Changes in IEW::**ExecuteLoad()** 

## Difficulty faced while implementing in Gem5

No L1D cache banks option available in Gem5. L2 cache banking is implemented in Ruby cache simulator.(Part of Gem5) But very hard to replicate the same thing for L1D. We tried but failed to do so.

A common Data structure was required for Scheduling logic to read while predicting and executeLoad() function to update it.

Both were happening in different cycle for the same load. We spent a lot time in figuring out and then moved on to generate Trace.

We generated traces (PC address + effective mem address) of all the load instructions that got issued in the same cycle by making some changes in the execute stage of gem5.
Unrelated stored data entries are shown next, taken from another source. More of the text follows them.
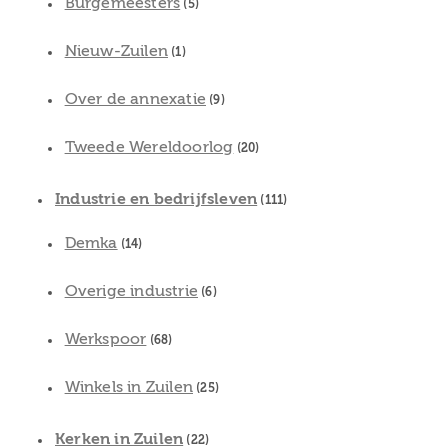
Burgemeesters
(5)
Nieuw-Zuilen
(1)
Over de annexatie
(9)
Tweede Wereldoorlog
(20)
Industrie en bedrijfsleven
(111)
Demka
(14)
Overige industrie
(6)
Werkspoor
(68)
Winkels in Zuilen
(25)
Kerken in Zuilen
(22)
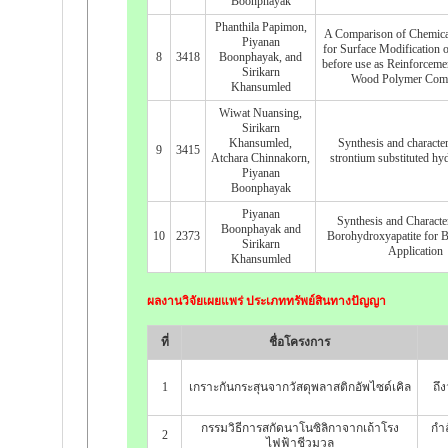
Boonphayak
Phanthila Papimon,
A Comparison of Chemica
Piyanan
for Surface Modification 
8
3418
Boonphayak, and
before use as Reinforcemen
Sirikarn
Wood Polymer Comp
Khansumled
Wiwat Nuansing,
Sirikarn
Khansumled,
Synthesis and character
9
3415
Atchara Chinnakorn,
strontium substituted hy
Piyanan
Boonphayak
Piyanan
Synthesis and Character
Boonphayak and
10
2373
Borohydroxyapatite for 
Sirikarn
Application
Khansumled
ผลงานวิจัยเผยแพร่ ประเภททรัพย์สินทางปัญญา
ที่
ชื่อโครงการ
1
เกราะกันกระสุนจากวัสดุพลาสติกอัพไซด์เคิล
ถึ
กรรมวิธีการสกัดนาโนซิลิกาจากเถ้าโรง
กำล
2
ไฟฟ้าชีวมวล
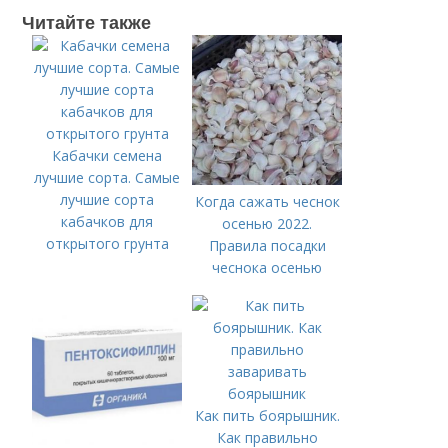
Читайте также
Кабачки семена
лучшие сорта. Самые
лучшие сорта
Когда сажать чеснок
кабачков для
осенью 2022.
открытого грунта
Правила посадки
чеснока осенью
Как пить боярышник.
Как правильно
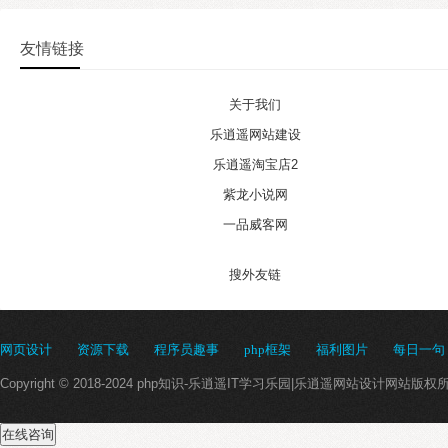
友情链接
关于我们
乐逍遥网站建设
乐逍遥淘宝店2
紫龙小说网
一品威客网
搜外友链
网页设计
资源下载
程序员趣事
php框架
福利图片
每日一句
Copyright © 2018-2024 php知识-乐逍遥IT学习乐园|乐逍遥网站设计网站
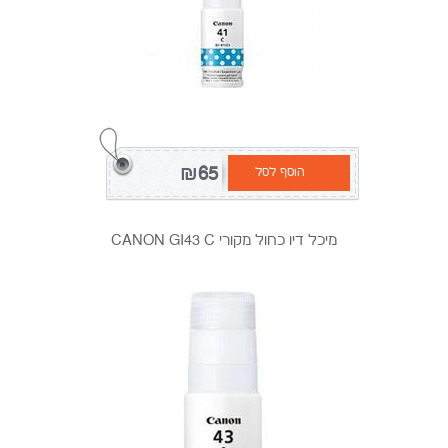
₪65
הוסף לסל
מיכל דיו כחול מקורי CANON GI43 C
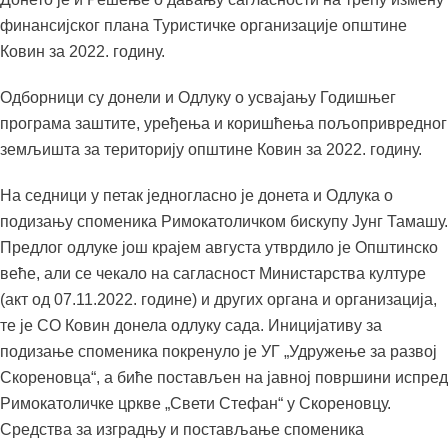
финансијског плана Туристичке организације општине
Ковин за 2022. годину.
Одборници су донели и Одлуку о усвајању Годишњег
програма заштите, уређења и коришћења пољопривредног
земљишта за територију општине Ковин за 2022. годину.
На седници у петак једногласно је донета и Одлука о
подизању споменика Римокатоличком бискупу Јунг Тамашу.
Предлог одлуке још крајем августа утврдило је Општинско
веће, али се чекало на сагласност Министарства културе
(акт од 07.11.2022. године) и других органа и организација,
те је СО Ковин донела одлуку сада. Иницијативу за
подизање споменика покренуло је УГ „Удружење за развој
Скореновца“, а биће постављен на јавној површини испред
Римокатоличке цркве „Свети Стефан“ у Скореновцу.
Средства за изградњу и постављање споменика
Used These traces for an offline predictor that we wrote in Perl.

FUTURE WORK

- Improvise token-ID allocation to loads with confidence estimator
- Add speculative scheduling of dependent instructions to see more benfits of selective replay.
- Handle inflight instructions in the O3 cpu model cleanely on the event of a memory order violation

# References

[1] I. Kim and M. Lipasti. "Understanding Scheduling Replay Schemes." In Proc. 10th International Symposium on High Performance Computer Architecture, Feb. 2004.

 [2] A. Yoaz, E. Mattan, R. Ronen, and S. Jourdan.: Speculation Techniques for Improving Load Related Instruction Scheduling. Proc. of 26th ISCA (1999) 42– 53

[3] <u>The gem5 Simulator</u>. Nathan Binkert, Bradford Beckmann, Gabriel Black, Steven K. Reinhardt, Ali Saidi, Arkaprava Basu, Joel Hestness, Derek R. Hower, Tushar Krishna, Somayeh Sardashti, Rathijit Sen, Korey Sewell, Muhammad Shoaib, Nilay Vaish, Mark D. Hill, and David A. Wood. May 2011, ACM SIGARCH Computer Architecture News.